I just love having an empty house! It has so much potential for endless fun and games - and you can moan and scream as loudly as you like. So, we had an empty house - but unfortunately, master had to go see pig whore (as I affectionately like to call her) so he was later than I would've liked - but he did get home and we did have lots of fun. The time he was away gave me lots of time to prepare the room - all the toys, ropes, paddles and a chair for tieing if he wished it.
I also have a new mask for web cam. He used me well and I kept quiet (at least I wasn't mouthy!!) and I only wish we could've gone on much longer - as it was we went to bed after 4 or 5 am I think - but I can never get enough when we play like we did!
Didn't get to use the chair. Oh well!
Since then - another disappointing night where he ended up having to go rescue pig whore cause she was stupid drunk and sick on top. Pisses me off - him going to her rescue. What can I do - he's "a nice guy" I guess - wouldn't leave her to her crappy friends cause he knows they wouldn't look after her.

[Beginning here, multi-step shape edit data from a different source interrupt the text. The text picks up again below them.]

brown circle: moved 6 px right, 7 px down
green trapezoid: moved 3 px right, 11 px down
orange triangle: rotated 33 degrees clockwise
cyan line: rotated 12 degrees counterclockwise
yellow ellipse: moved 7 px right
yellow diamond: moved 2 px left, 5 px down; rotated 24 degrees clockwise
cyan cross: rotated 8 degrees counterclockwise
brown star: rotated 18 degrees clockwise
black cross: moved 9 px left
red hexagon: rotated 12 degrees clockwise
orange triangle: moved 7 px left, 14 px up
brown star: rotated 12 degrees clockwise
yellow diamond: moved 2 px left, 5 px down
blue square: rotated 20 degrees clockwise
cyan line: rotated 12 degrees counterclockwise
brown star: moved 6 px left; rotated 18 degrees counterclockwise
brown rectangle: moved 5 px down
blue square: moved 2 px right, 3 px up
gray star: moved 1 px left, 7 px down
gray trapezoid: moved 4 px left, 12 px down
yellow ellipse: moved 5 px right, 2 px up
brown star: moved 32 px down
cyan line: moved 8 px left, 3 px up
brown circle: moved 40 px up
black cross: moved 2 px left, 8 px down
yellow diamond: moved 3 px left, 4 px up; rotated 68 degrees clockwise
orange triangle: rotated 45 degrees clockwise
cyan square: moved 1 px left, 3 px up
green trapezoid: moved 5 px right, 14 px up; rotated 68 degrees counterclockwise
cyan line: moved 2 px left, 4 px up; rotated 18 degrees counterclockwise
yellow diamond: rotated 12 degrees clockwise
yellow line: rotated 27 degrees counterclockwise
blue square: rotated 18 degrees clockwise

Anyway, another revelation I think - about my feelings and my anger - I think, in my house growing up, that the angriest person won! I mean - I don't remember any conversations where people sat down and discussed issues and then made desicions based on anything. I remember lots of fights where whoever was the angriest basically got their own way - then lots of guilty rewards for those of us who had to watch it all go down.
Bad habits, bad signals - so - I have to get angry when angry is appropriate but not use that anger to try to win points or get my way because I have a right to be angry. I can be angry and not be mean and petty. I can be upset but not take it out on everyone around me. I can be unhappy with a situation and simply let the person or persons know I'm unhappy and move on. Master is not stupid - if I'm unhappy - he doesn't need me to continue to grind it home that I'm unhappy. He knows what makes me unhappy and he knows I want him to BE happy. So, we'll just see where that brings us I suppose.
Hoping to play tonight - we'll see. More later.